The East African country plans to hold a licensing tender next year after Soma Oil and Gas, funded by Russian billionaire Alexander Djaparidze, completes the seismic study, according to Abdullahi Haider, a federal government adviser. Somalia, with no proven reserves, has been in talks with Shell about resuming work suspended at the start of the war in 1991, said Abdirizak Omar Mohamed, an adviser to President Hassan Sheikh Mohamoud.
“Once we settle all the issues between the federal-central government and regional authorities, the petroleum law, the establishment of the regulatory framework, then optimistically there will be full-scale exploration,” Haider said in an interview from Mogadishu. “This time next year we could have the possibility of seeing major oil companies coming in.” 
International oil companies are weighing a return to the Horn of Africa nation as the political situation stabilizes and pirate attacks subside. Somalia wants to catch up with Kenya, Tanzania and Mozambique to the south, where recent discoveries promise East Africa’s first oil exports as soon as 2016.

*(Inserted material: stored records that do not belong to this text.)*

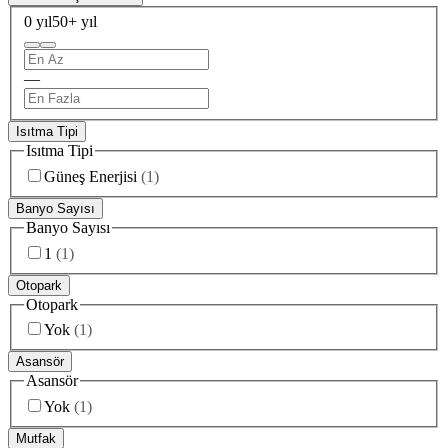
0 yıl
50+ yıl
—
Isıtma Tipi
Isıtma Tipi
Güneş Enerjisi
(
1
)
Banyo Sayısı
Banyo Sayısı
1
(
1
)
Otopark
Otopark
Yok
(
1
)
Asansör
Asansör
Yok
(
1
)
Mutfak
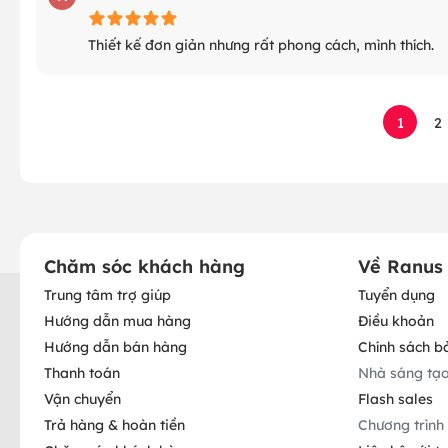
Thiết kế đơn giản nhưng rất phong cách, mình thích.
1
2
Chăm sóc khách hàng
Về Ranus
Trung tâm trợ giúp
Tuyển dụng
Hướng dẫn mua hàng
Điều khoản
Hướng dẫn bán hàng
Chính sách b
Thanh toán
Nhà sáng tạ
Vận chuyển
Flash sales
Trả hàng & hoàn tiền
Chương trình 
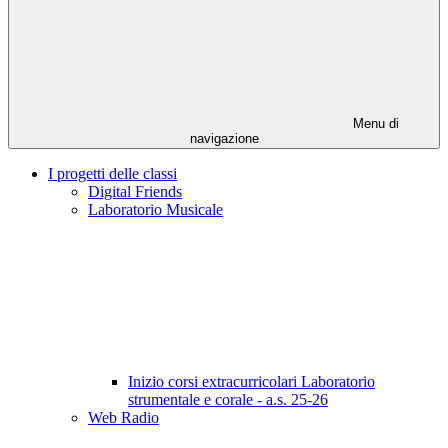
Menu di
navigazione
I progetti delle classi
Digital Friends
Laboratorio Musicale
Inizio corsi extracurricolari Laboratorio
strumentale e corale - a.s. 25-26
Web Radio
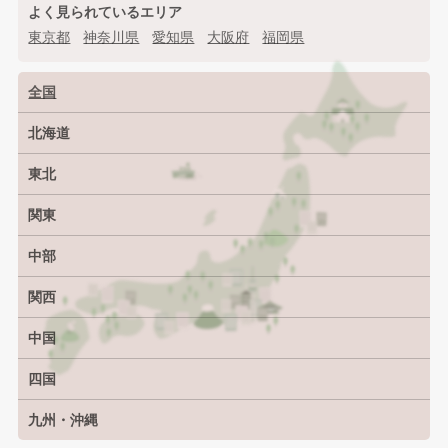
よく見られているエリア
東京都
神奈川県
愛知県
大阪府
福岡県
全国
北海道
北海道
東北
青森県
岩手県
宮城県
秋田県
山形県
福島県
関東
茨城県
栃木県
群馬県
埼玉県
千葉県
東京都
中部
神奈川県
新潟県
富山県
石川県
福井県
山梨県
長野県
関西
岐阜県
静岡県
愛知県
三重県
滋賀県
京都府
大阪府
兵庫県
奈良県
中国
和歌山県
鳥取県
島根県
岡山県
広島県
山口県
四国
徳島県
香川県
愛媛県
高知県
九州・沖縄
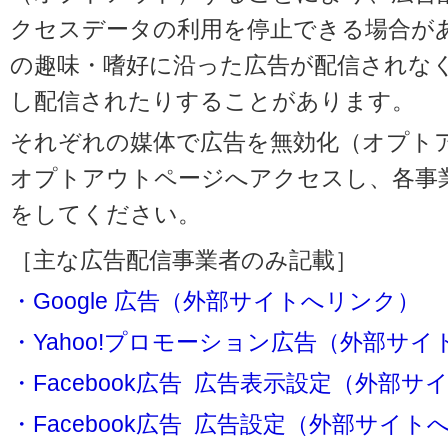
クセスデータの利用を停止できる場合が
の趣味・嗜好に沿った広告が配信されな
し配信されたりすることがあります。
それぞれの媒体で広告を無効化（オプト
オプトアウトページへアクセスし、各事
をしてください。
［主な広告配信事業者のみ記載］
・Google 広告（外部サイトへリンク）
・Yahoo!プロモーション広告（外部サ
・Facebook広告 広告表示設定（外部
・Facebook広告 広告設定（外部サイト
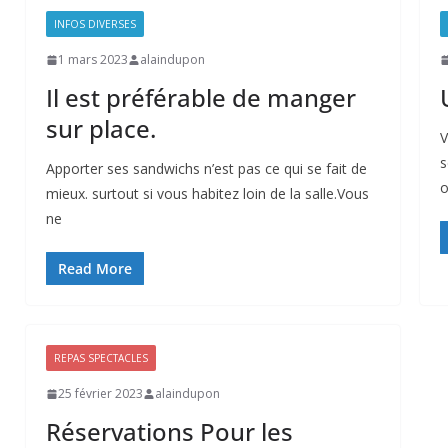
INFOS DIVERSES
1 mars 2023
alaindupon
Il est préférable de manger
sur place.
V
s
Apporter ses sandwichs n’est pas ce qui se fait de
o
mieux. surtout si vous habitez loin de la salle.Vous
ne
Read More
REPAS SPECTACLES
25 février 2023
alaindupon
Réservations Pour les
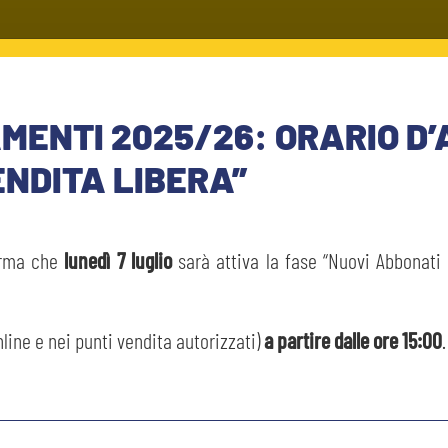
ENTI 2025/26: ORARIO D’
ENDITA LIBERA”
rma che
lunedì 7 luglio
sarà attiva la fase “Nuovi Abbonati 
nline e nei punti vendita autorizzati)
a partire dalle ore 15:00
.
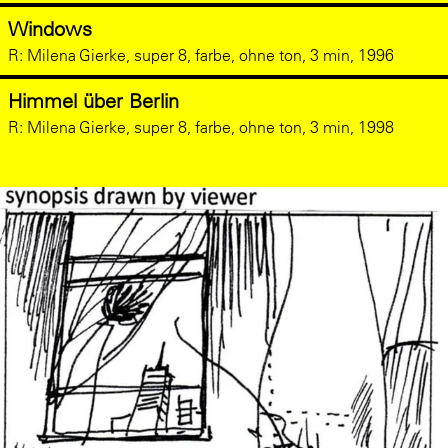
Windows
R:
Milena Gierke, super 8, farbe, ohne ton, 3 min, 1996
Himmel über Berlin
R:
Milena Gierke, super 8, farbe, ohne ton, 3 min, 1998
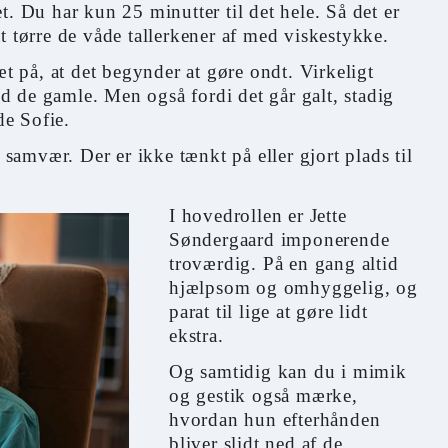
t. Du har kun 25 minutter til det hele. Så det er
l at tørre de våde tallerkener af med viskestykke.
æt på, at det begynder at gøre ondt. Virkeligt
 de gamle. Men også fordi det går galt, stadig
e Sofie.
t samvær. Der er ikke tænkt på eller gjort plads til
.
I hovedrollen er Jette
Søndergaard imponerende
troværdig. På en gang altid
hjælpsom og omhyggelig, og
parat til lige at gøre lidt
ekstra.
Og samtidig kan du i mimik
og gestik også mærke,
hvordan hun efterhånden
bliver slidt ned af de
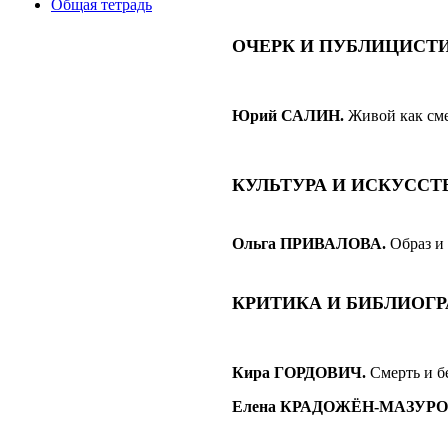
Общая тетрадь
ОЧЕРК И ПУБЛИЦИСТ
Юрий САЛИН
.
Живой как см
КУЛЬТУРА И ИСКУССТ
Ольга ПРИВАЛОВА.
Образ и
КРИТИКА И БИБЛИОГ
Кира ГОРДОВИЧ
.
Смерть и б
Елена КРАДОЖЁН-МАЗУР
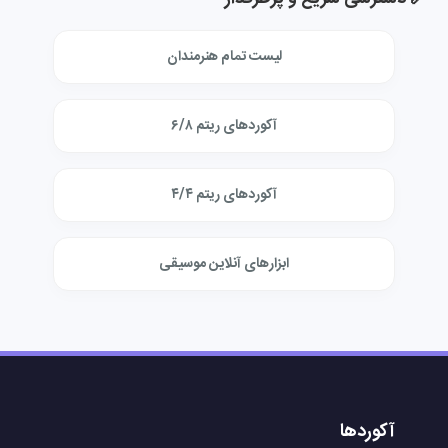
لیست تمام هنرمندان
آکوردهای ریتم ۶/۸
آکوردهای ریتم ۴/۴
ابزارهای آنلاین موسیقی
آکوردها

“We have expressed interest in appraising opportunities for future projects in Somalia,” said Julia Dudley, a London-based spokeswoman at Shell. The Anglo-Dutch company holds rights to blocks M3 to M7 where it still has force majeure in place, exempting it from exploration obligations.
Foreign investors continue to face obstacles, from problems transferring funds to the country to security threats from al-Shabaab militants, who have waged an insurgency since 2007 to try to topple the Western-backed government and impose Shariah, or Islamic law.